Task prompt: Pull out every line in the data that has the string "Mixing" in it.

[Saved entries]
▽
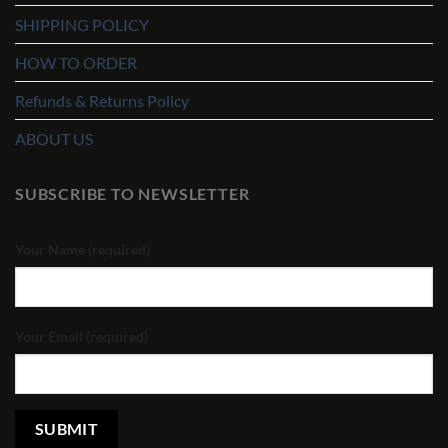
SHIPPING POLICY
HOW TO ORDER
Refunds & Returns Policy
ABOUT US
SUBSCRIBE TO NEWSLETTER
Your Name (required)
Your Email (required)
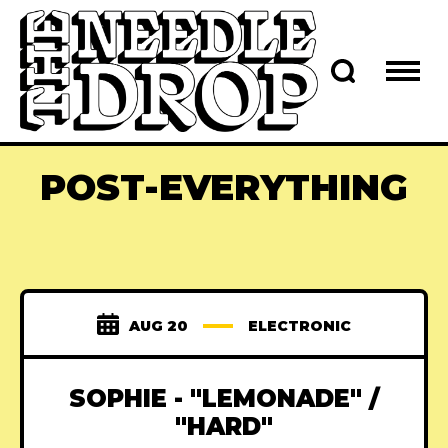
POST-EVERYTHING
AUG 20
ELECTRONIC
SOPHIE - "LEMONADE" /
"HARD"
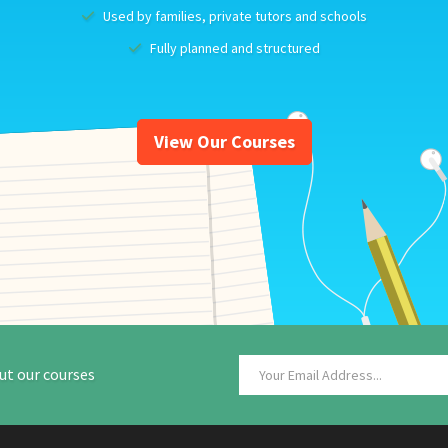
Used by families, private tutors and schools
Fully planned and structured
View Our Courses
ut our courses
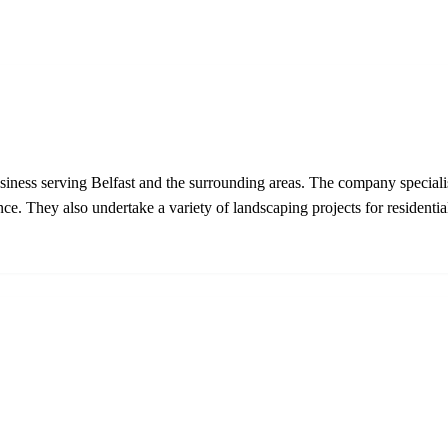
usiness serving Belfast and the surrounding areas. The company speciali
e. They also undertake a variety of landscaping projects for residential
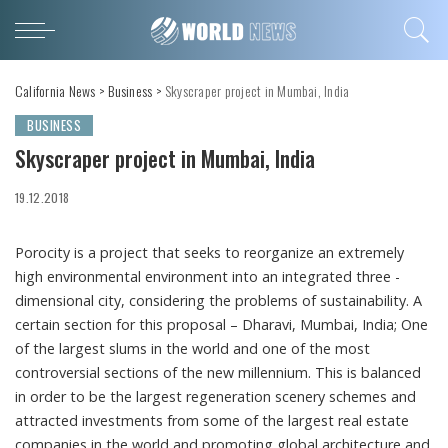
California News
>
Business
>
Skyscraper project in Mumbai, India
BUSINESS
Skyscraper project in Mumbai, India
19.12.2018
Porocity is a project that seeks to reorganize an extremely
high environmental environment into an integrated three -
dimensional city, considering the problems of sustainability.
A
certain section for this proposal – Dharavi, Mumbai, India; One
of the largest slums in the world and one of the most
controversial sections of the new millennium. This is balanced
in order to be the largest regeneration scenery schemes and
attracted investments from some of the largest real estate
companies in the world and promoting global architecture and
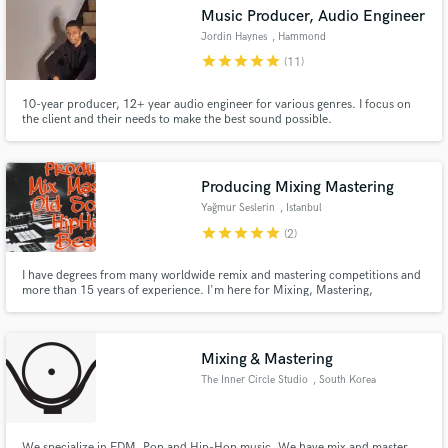
Music Producer, Audio Engineer
Jordin Haynes
, Hammond
star
star
star
star
star
(11)
10-year producer, 12+ year audio engineer for various genres. I focus on
Make Amazing Music
the client and their needs to make the best sound possible.
Fund and work on your project through our
secure platform. Payment is only released when
Producing Mixing Mastering
work is complete.
Yağmur Seslerin
, Istanbul
star
star
star
star
star
(2)
I have degrees from many worldwide remix and mastering competitions and
more than 15 years of experience. I'm here for Mixing, Mastering,
Producing and Free Feedbacks on Composition and Arrangement. Also I
may contribute to your projects as a male singer/ rapper in Turkish
language.
Mixing & Mastering
The Inner Circle Studio
, South Korea
We specialize in EDM, Pop and Hip-Hop music. We have mix and master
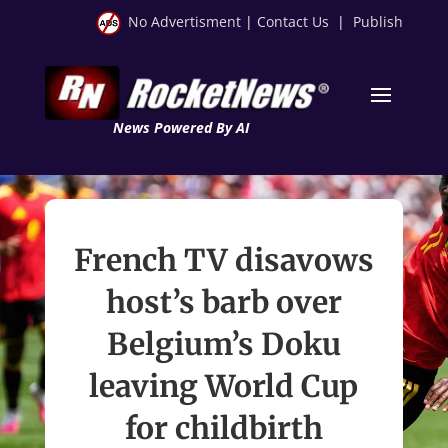
No Advertisment
|
Contact Us
|
Publish
News Powered By AI
French TV disavows
host’s barb over
Belgium’s Doku
leaving World Cup
for childbirth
△
Exercise result:
Producing Mixing Mastering
more than 15 years of experience. I'm here for Mixing, Mastering,
Mixing & Mastering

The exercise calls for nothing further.